Very close to the old Junior High building (about a block to the east) is Richlands First Christian (Disciples of Christ) Church. We began attending 1st Christian before I started school. I frequently walked to and from the church as well. Further west was the Flannery Theatre, where I saw Gone With the Wind whilst still in elementary school, and the fascinating combination swimming pool/drive-in where I learned to swim as a preteen and watched MASH as a teen.
There were very few places that were unexplored by that young Ellen throughout the 1960's and 70's. Whether on foot, by bicycle, or 'cruising' with friends in cars, I was intimately familiar with all neighborhoods and most streets and alleys in my hometown.

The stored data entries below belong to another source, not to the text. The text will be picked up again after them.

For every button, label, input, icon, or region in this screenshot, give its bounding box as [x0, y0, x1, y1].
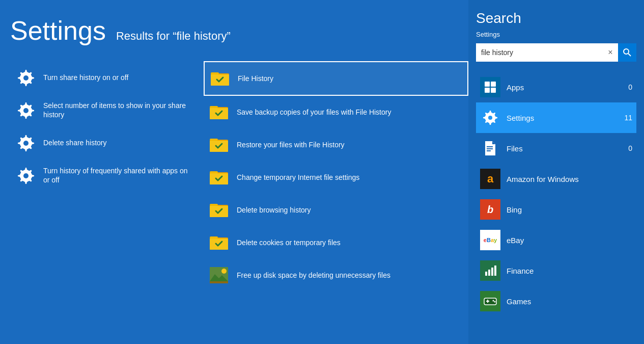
right-search-panel: Search Settings × Apps 0 [468, 0, 644, 344]
category-list: Apps 0 Settings 11 [476, 72, 636, 316]
category-label-apps: Apps [507, 83, 622, 92]
category-label-finance: Finance [507, 267, 626, 275]
svg-rect-33 [487, 146, 493, 147]
folder-icon-1 [209, 102, 229, 122]
category-label-games: Games [507, 297, 626, 306]
left-result-2[interactable]: Delete share history [10, 126, 199, 159]
gear-icon-2 [15, 133, 36, 153]
svg-rect-38 [491, 268, 493, 276]
svg-rect-14 [210, 171, 218, 173]
svg-rect-28 [485, 82, 490, 87]
svg-rect-36 [485, 272, 487, 276]
bing-icon: b [480, 199, 500, 220]
ebay-icon: eBay [480, 230, 500, 250]
category-label-amazon: Amazon for Windows [507, 175, 626, 183]
category-item-ebay[interactable]: eBay eBay [476, 225, 636, 255]
svg-rect-29 [491, 82, 496, 87]
category-label-settings: Settings [507, 114, 618, 122]
svg-rect-31 [491, 88, 496, 93]
svg-line-27 [628, 54, 631, 56]
apps-icon [480, 77, 500, 97]
svg-rect-17 [210, 204, 218, 206]
gear-icon-0 [15, 67, 36, 88]
left-result-1[interactable]: Select number of items to show in your s… [10, 94, 199, 126]
svg-rect-34 [487, 148, 493, 149]
folder-icon-2 [209, 135, 229, 155]
left-panel: Settings Results for “file history” Turn… [0, 0, 468, 344]
svg-rect-25 [210, 281, 228, 283]
right-result-2[interactable]: Restore your files with File History [204, 128, 468, 161]
header-area: Settings Results for “file history” [10, 15, 468, 46]
svg-rect-8 [210, 106, 218, 108]
right-result-label-5: Delete cookies or temporary files [237, 238, 341, 247]
svg-point-1 [23, 108, 29, 113]
left-result-0[interactable]: Turn share history on or off [10, 61, 199, 94]
right-result-4[interactable]: Delete browsing history [204, 194, 468, 226]
svg-rect-37 [488, 270, 490, 276]
category-item-apps[interactable]: Apps 0 [476, 72, 636, 102]
svg-rect-35 [487, 150, 491, 151]
right-result-3[interactable]: Change temporary Internet file settings [204, 161, 468, 194]
svg-point-45 [494, 301, 496, 303]
landscape-icon-6 [209, 265, 229, 285]
left-result-label-3: Turn history of frequently shared with a… [43, 166, 193, 184]
category-count-settings: 11 [624, 114, 632, 122]
right-result-label-6: Free up disk space by deleting unnecessa… [237, 271, 390, 280]
search-scope-label: Settings [476, 31, 636, 38]
category-item-amazon[interactable]: a Amazon for Windows [476, 164, 636, 194]
search-input[interactable] [476, 43, 603, 62]
category-count-files: 0 [628, 144, 632, 152]
svg-point-3 [23, 173, 29, 178]
svg-rect-43 [487, 300, 488, 303]
folder-icon-3 [209, 167, 229, 188]
category-label-ebay: eBay [507, 236, 626, 245]
svg-rect-39 [494, 266, 496, 276]
folder-icon-5 [209, 232, 229, 253]
category-label-files: Files [507, 144, 622, 153]
svg-rect-5 [211, 72, 219, 74]
category-label-bing: Bing [507, 205, 626, 214]
svg-rect-30 [485, 88, 490, 93]
right-result-5[interactable]: Delete cookies or temporary files [204, 226, 468, 259]
category-item-settings[interactable]: Settings 11 [476, 102, 636, 133]
category-count-apps: 0 [628, 83, 632, 91]
category-item-bing[interactable]: b Bing [476, 194, 636, 225]
folder-icon-4 [209, 200, 229, 220]
right-result-label-3: Change temporary Internet file settings [237, 173, 359, 182]
search-panel-title: Search [476, 10, 636, 27]
left-result-label-2: Delete share history [43, 138, 107, 147]
category-item-games[interactable]: Games [476, 286, 636, 316]
page-title: Settings [10, 15, 106, 46]
gear-icon-3 [15, 165, 36, 186]
clear-search-button[interactable]: × [603, 43, 618, 62]
svg-point-32 [488, 116, 492, 120]
right-result-1[interactable]: Save backup copies of your files with Fi… [204, 96, 468, 128]
svg-rect-20 [210, 236, 218, 239]
category-item-files[interactable]: Files 0 [476, 133, 636, 164]
games-icon [480, 291, 500, 311]
folder-icon-0 [210, 68, 230, 89]
amazon-icon: a [480, 169, 500, 189]
left-results-column: Turn share history on or off Select numb… [10, 61, 199, 344]
right-result-0[interactable]: File History [204, 61, 468, 96]
svg-point-2 [23, 141, 29, 146]
right-result-label-0: File History [238, 74, 273, 83]
right-result-6[interactable]: Free up disk space by deleting unnecessa… [204, 259, 468, 292]
right-result-label-2: Restore your files with File History [237, 140, 345, 149]
search-box-container: × [476, 43, 636, 62]
settings-icon [480, 108, 500, 128]
svg-point-0 [23, 75, 29, 81]
svg-point-44 [493, 300, 494, 302]
svg-rect-11 [210, 139, 218, 141]
category-item-finance[interactable]: Finance [476, 255, 636, 286]
svg-point-24 [221, 269, 227, 274]
content-area: Turn share history on or off Select numb… [10, 61, 468, 344]
left-result-label-0: Turn share history on or off [43, 73, 128, 82]
left-result-3[interactable]: Turn history of frequently shared with a… [10, 159, 199, 192]
right-results-column: File History Save backup copies of your … [199, 61, 468, 344]
right-result-label-1: Save backup copies of your files with Fi… [237, 108, 391, 117]
left-result-label-1: Select number of items to show in your s… [43, 101, 193, 119]
finance-icon [480, 260, 500, 281]
search-button[interactable] [618, 43, 636, 62]
gear-icon-1 [15, 100, 36, 120]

Now, when I go to Mom's, to that same house I spent about 16 years in, I drive those same streets:Front Street going east through town to go to Mom's and Second Street west to return to the land I now call home. I am usually alone, and I drive through layers of memories each time. Past events drift through my mind. The silly and the sublime. The ecstatic and the pathetic. There are days when by the time I have made that 3 mile drive from the spot where once there loomed a drive-in screen over a swimming pool complete with diving boards (!) I am weepy nostalgic. Other days, I am almost bubbling with laughter. But that drive through town always has an effect. Always. Often, I will return home by another route, because I have picked up too many wisps of the past on the way into town and I am apprehensive of the ones that are waiting for my next pass.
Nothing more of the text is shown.